PROBLEM - Examine the entries and show every line in which the word "Donghai" is found.

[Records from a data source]
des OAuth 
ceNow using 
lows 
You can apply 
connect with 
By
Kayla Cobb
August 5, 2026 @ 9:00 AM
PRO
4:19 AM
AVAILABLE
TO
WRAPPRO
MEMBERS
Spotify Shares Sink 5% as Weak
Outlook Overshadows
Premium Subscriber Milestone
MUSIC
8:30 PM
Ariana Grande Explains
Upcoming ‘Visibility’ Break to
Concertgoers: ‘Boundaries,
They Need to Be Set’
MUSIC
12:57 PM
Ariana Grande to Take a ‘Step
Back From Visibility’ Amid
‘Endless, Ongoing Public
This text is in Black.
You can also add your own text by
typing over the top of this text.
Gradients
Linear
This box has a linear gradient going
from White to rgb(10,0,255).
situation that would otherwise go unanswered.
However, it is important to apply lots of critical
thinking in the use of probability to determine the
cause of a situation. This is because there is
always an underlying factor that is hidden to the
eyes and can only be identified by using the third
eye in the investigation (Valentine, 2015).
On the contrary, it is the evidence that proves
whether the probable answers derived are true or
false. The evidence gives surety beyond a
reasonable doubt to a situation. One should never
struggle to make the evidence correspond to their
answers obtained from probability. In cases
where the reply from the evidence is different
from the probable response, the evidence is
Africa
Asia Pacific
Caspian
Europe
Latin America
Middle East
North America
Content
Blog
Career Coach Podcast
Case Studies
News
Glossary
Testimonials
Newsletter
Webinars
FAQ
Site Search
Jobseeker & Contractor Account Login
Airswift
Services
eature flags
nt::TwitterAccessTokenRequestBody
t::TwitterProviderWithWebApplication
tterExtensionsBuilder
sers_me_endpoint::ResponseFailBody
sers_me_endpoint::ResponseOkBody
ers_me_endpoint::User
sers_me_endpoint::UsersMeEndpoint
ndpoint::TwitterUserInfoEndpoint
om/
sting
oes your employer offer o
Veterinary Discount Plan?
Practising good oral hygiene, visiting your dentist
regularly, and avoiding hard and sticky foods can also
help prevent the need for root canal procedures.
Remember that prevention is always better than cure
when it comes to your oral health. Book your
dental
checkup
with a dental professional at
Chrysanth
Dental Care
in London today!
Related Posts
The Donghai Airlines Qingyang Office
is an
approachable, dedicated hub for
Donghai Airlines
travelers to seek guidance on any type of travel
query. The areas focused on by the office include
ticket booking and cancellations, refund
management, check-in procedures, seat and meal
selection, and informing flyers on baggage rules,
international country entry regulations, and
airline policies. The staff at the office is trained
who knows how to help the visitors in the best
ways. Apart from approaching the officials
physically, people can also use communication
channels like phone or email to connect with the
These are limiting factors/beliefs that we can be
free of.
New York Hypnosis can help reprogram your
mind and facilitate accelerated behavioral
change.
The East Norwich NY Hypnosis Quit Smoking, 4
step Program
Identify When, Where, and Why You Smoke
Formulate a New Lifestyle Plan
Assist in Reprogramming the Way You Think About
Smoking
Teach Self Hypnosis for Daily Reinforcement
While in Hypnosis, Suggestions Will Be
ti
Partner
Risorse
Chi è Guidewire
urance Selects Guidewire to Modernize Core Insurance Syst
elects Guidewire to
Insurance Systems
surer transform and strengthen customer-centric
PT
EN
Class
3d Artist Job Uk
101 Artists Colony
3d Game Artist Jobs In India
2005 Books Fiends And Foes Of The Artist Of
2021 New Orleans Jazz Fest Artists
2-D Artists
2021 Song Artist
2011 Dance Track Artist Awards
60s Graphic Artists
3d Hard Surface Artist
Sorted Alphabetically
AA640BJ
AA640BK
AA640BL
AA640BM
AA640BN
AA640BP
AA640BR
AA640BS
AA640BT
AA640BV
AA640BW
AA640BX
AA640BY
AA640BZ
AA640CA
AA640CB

TASK ANSWER -
The Donghai Airlines Qingyang Office
Donghai Airlines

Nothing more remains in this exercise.